Data excerpts:
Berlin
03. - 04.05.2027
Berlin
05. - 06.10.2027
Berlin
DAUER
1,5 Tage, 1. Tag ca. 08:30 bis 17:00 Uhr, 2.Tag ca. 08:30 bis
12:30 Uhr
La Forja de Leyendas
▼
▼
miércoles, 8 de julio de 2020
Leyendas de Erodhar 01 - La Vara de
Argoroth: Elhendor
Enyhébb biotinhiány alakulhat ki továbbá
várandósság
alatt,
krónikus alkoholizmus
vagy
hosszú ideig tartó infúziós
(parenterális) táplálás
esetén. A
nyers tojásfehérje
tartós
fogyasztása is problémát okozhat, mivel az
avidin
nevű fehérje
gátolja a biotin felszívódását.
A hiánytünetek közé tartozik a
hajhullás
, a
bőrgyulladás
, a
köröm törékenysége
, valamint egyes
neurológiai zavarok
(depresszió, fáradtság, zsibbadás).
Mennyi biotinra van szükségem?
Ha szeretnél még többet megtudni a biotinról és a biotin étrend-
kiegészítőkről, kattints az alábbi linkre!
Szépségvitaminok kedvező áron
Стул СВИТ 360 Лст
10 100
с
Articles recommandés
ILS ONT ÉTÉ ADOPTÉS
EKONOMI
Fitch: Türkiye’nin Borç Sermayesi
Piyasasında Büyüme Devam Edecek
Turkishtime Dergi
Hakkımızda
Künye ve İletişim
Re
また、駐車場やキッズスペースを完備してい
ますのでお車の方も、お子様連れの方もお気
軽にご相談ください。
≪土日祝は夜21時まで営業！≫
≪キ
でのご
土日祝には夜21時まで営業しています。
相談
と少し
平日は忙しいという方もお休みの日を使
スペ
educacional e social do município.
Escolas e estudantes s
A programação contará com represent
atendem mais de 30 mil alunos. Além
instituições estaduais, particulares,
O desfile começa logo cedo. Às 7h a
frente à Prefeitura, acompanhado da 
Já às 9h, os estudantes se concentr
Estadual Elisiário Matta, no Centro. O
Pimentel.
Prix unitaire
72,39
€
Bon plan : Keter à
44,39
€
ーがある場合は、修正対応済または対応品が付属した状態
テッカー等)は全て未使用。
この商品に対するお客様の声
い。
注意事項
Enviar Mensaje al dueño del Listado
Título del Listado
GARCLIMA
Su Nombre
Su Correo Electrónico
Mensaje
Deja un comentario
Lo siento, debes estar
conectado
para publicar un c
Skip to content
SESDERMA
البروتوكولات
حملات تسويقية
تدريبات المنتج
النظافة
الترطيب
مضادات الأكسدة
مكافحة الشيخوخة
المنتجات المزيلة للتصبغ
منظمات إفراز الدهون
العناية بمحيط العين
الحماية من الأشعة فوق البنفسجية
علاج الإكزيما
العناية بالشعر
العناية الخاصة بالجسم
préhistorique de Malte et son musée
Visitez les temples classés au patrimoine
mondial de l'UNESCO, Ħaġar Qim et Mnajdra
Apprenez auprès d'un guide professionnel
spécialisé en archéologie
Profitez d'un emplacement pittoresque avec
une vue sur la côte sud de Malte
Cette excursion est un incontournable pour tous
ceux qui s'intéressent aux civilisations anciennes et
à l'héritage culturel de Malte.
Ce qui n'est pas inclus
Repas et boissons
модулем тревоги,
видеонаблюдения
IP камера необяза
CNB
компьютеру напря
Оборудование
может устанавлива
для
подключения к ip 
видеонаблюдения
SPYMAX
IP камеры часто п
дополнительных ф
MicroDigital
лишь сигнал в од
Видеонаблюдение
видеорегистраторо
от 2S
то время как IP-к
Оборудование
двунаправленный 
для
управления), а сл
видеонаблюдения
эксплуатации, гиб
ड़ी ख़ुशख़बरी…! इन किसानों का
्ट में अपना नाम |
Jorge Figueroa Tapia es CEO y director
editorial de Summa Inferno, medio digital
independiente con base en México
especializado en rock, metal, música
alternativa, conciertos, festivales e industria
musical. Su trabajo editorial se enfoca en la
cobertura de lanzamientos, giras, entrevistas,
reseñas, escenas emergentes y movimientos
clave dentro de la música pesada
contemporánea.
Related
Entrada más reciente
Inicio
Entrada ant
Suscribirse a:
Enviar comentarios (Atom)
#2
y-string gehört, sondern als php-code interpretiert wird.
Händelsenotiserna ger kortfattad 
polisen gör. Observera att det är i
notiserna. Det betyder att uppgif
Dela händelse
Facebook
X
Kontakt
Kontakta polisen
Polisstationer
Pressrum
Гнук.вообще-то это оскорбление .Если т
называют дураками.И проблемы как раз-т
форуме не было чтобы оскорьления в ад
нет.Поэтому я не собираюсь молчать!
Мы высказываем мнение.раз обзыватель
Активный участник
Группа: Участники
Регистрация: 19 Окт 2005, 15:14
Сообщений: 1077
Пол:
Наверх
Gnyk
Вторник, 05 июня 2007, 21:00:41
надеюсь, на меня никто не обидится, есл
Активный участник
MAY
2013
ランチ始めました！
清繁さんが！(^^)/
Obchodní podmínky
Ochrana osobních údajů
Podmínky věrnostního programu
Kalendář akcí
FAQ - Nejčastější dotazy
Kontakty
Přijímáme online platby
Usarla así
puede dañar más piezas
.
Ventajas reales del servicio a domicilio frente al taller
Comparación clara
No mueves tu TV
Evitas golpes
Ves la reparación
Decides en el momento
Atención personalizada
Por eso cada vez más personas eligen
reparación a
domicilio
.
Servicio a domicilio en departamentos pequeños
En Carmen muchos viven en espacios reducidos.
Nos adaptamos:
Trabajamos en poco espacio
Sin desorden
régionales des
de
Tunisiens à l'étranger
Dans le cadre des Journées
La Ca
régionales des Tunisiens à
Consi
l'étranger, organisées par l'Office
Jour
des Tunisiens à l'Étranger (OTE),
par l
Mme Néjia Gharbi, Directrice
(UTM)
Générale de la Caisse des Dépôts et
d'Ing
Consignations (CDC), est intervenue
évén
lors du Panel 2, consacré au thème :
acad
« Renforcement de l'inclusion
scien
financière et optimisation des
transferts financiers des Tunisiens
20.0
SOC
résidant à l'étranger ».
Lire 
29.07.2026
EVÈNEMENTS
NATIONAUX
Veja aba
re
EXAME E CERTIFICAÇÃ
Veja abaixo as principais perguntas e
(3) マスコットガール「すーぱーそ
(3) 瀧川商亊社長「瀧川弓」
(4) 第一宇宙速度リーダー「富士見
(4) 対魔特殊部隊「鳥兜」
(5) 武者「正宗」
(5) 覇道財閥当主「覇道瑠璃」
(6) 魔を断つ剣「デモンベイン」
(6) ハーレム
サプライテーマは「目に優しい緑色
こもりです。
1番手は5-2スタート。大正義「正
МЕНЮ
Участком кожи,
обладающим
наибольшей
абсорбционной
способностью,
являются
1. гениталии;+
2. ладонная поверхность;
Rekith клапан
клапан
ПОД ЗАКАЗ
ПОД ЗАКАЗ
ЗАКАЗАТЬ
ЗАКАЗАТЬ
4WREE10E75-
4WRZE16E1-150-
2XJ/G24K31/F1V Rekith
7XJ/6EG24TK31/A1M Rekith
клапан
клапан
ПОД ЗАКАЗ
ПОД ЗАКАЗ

About this task: Please write the data above out again, exactly the same.

Output for this exercise:
Berlin
03. - 04.05.2027
Berlin
05. - 06.10.2027
Berlin
DAUER
1,5 Tage, 1. Tag ca. 08:30 bis 17:00 Uhr, 2.Tag ca. 08:30 bis
12:30 Uhr
La Forja de Leyendas
▼
▼
miércoles, 8 de julio de 2020
Leyendas de Erodhar 01 - La Vara de
Argoroth: Elhendor
Enyhébb biotinhiány alakulhat ki továbbá
várandósság
alatt,
krónikus alkoholizmus
vagy
hosszú ideig tartó infúziós
(parenterális) táplálás
esetén. A
nyers tojásfehérje
tartós
fogyasztása is problémát okozhat, mivel az
avidin
nevű fehérje
gátolja a biotin felszívódását.
A hiánytünetek közé tartozik a
hajhullás
, a
bőrgyulladás
, a
köröm törékenysége
, valamint egyes
neurológiai zavarok
(depresszió, fáradtság, zsibbadás).
Mennyi biotinra van szükségem?
Ha szeretnél még többet megtudni a biotinról és a biotin étrend-
kiegészítőkről, kattints az alábbi linkre!
Szépségvitaminok kedvező áron
Стул СВИТ 360 Лст
10 100
с
Articles recommandés
ILS ONT ÉTÉ ADOPTÉS
EKONOMI
Fitch: Türkiye’nin Borç Sermayesi
Piyasasında Büyüme Devam Edecek
Turkishtime Dergi
Hakkımızda
Künye ve İletişim
Re
また、駐車場やキッズスペースを完備してい
ますのでお車の方も、お子様連れの方もお気
軽にご相談ください。
≪土日祝は夜21時まで営業！≫
≪キ
でのご
土日祝には夜21時まで営業しています。
相談
と少し
平日は忙しいという方もお休みの日を使
スペ
educacional e social do município.
Escolas e estudantes s
A programação contará com represent
atendem mais de 30 mil alunos. Além
instituições estaduais, particulares,
O desfile começa logo cedo. Às 7h a
frente à Prefeitura, acompanhado da 
Já às 9h, os estudantes se concentr
Estadual Elisiário Matta, no Centro. O
Pimentel.
Prix unitaire
72,39
€
Bon plan : Keter à
44,39
€
ーがある場合は、修正対応済または対応品が付属した状態
テッカー等)は全て未使用。
この商品に対するお客様の声
い。
注意事項
Enviar Mensaje al dueño del Listado
Título del Listado
GARCLIMA
Su Nombre
Su Correo Electrónico
Mensaje
Deja un comentario
Lo siento, debes estar
conectado
para publicar un c
Skip to content
SESDERMA
البروتوكولات
حملات تسويقية
تدريبات المنتج
النظافة
الترطيب
مضادات الأكسدة
مكافحة الشيخوخة
المنتجات المزيلة للتصبغ
منظمات إفراز الدهون
العناية بمحيط العين
الحماية من الأشعة فوق البنفسجية
علاج الإكزيما
العناية بالشعر
العناية الخاصة بالجسم
préhistorique de Malte et son musée
Visitez les temples classés au patrimoine
mondial de l'UNESCO, Ħaġar Qim et Mnajdra
Apprenez auprès d'un guide professionnel
spécialisé en archéologie
Profitez d'un emplacement pittoresque avec
une vue sur la côte sud de Malte
Cette excursion est un incontournable pour tous
ceux qui s'intéressent aux civilisations anciennes et
à l'héritage culturel de Malte.
Ce qui n'est pas inclus
Repas et boissons
модулем тревоги,
видеонаблюдения
IP камера необяза
CNB
компьютеру напря
Оборудование
может устанавлива
для
подключения к ip 
видеонаблюдения
SPYMAX
IP камеры часто п
дополнительных ф
MicroDigital
лишь сигнал в од
Видеонаблюдение
видеорегистраторо
от 2S
то время как IP-к
Оборудование
двунаправленный 
для
управления), а сл
видеонаблюдения
эксплуатации, гиб
ड़ी ख़ुशख़बरी…! इन किसानों का
्ट में अपना नाम |
Jorge Figueroa Tapia es CEO y director
editorial de Summa Inferno, medio digital
independiente con base en México
especializado en rock, metal, música
alternativa, conciertos, festivales e industria
musical. Su trabajo editorial se enfoca en la
cobertura de lanzamientos, giras, entrevistas,
reseñas, escenas emergentes y movimientos
clave dentro de la música pesada
contemporánea.
Related
Entrada más reciente
Inicio
Entrada ant
Suscribirse a:
Enviar comentarios (Atom)
#2
y-string gehört, sondern als php-code interpretiert wird.
Händelsenotiserna ger kortfattad 
polisen gör. Observera att det är i
notiserna. Det betyder att uppgif
Dela händelse
Facebook
X
Kontakt
Kontakta polisen
Polisstationer
Pressrum
Гнук.вообще-то это оскорбление .Если т
называют дураками.И проблемы как раз-т
форуме не было чтобы оскорьления в ад
нет.Поэтому я не собираюсь молчать!
Мы высказываем мнение.раз обзыватель
Активный участник
Группа: Участники
Регистрация: 19 Окт 2005, 15:14
Сообщений: 1077
Пол:
Наверх
Gnyk
Вторник, 05 июня 2007, 21:00:41
надеюсь, на меня никто не обидится, есл
Активный участник
MAY
2013
ランチ始めました！
清繁さんが！(^^)/
Obchodní podmínky
Ochrana osobních údajů
Podmínky věrnostního programu
Kalendář akcí
FAQ - Nejčastější dotazy
Kontakty
Přijímáme online platby
Usarla así
puede dañar más piezas
.
Ventajas reales del servicio a domicilio frente al taller
Comparación clara
No mueves tu TV
Evitas golpes
Ves la reparación
Decides en el momento
Atención personalizada
Por eso cada vez más personas eligen
reparación a
domicilio
.
Servicio a domicilio en departamentos pequeños
En Carmen muchos viven en espacios reducidos.
Nos adaptamos:
Trabajamos en poco espacio
Sin desorden
régionales des
de
Tunisiens à l'étranger
Dans le cadre des Journées
La Ca
régionales des Tunisiens à
Consi
l'étranger, organisées par l'Office
Jour
des Tunisiens à l'Étranger (OTE),
par l
Mme Néjia Gharbi, Directrice
(UTM)
Générale de la Caisse des Dépôts et
d'Ing
Consignations (CDC), est intervenue
évén
lors du Panel 2, consacré au thème :
acad
« Renforcement de l'inclusion
scien
financière et optimisation des
transferts financiers des Tunisiens
20.0
SOC
résidant à l'étranger ».
Lire 
29.07.2026
EVÈNEMENTS
NATIONAUX
Veja aba
re
EXAME E CERTIFICAÇÃ
Veja abaixo as principais perguntas e
(3) マスコットガール「すーぱーそ
(3) 瀧川商亊社長「瀧川弓」
(4) 第一宇宙速度リーダー「富士見
(4) 対魔特殊部隊「鳥兜」
(5) 武者「正宗」
(5) 覇道財閥当主「覇道瑠璃」
(6) 魔を断つ剣「デモンベイン」
(6) ハーレム
サプライテーマは「目に優しい緑色
こもりです。
1番手は5-2スタート。大正義「正
МЕНЮ
Участком кожи,
обладающим
наибольшей
абсорбционной
способностью,
являются
1. гениталии;+
2. ладонная поверхность;
Rekith клапан
клапан
ПОД ЗАКАЗ
ПОД ЗАКАЗ
ЗАКАЗАТЬ
ЗАКАЗАТЬ
4WREE10E75-
4WRZE16E1-150-
2XJ/G24K31/F1V Rekith
7XJ/6EG24TK31/A1M Rekith
клапан
клапан
ПОД ЗАКАЗ
ПОД ЗАКАЗ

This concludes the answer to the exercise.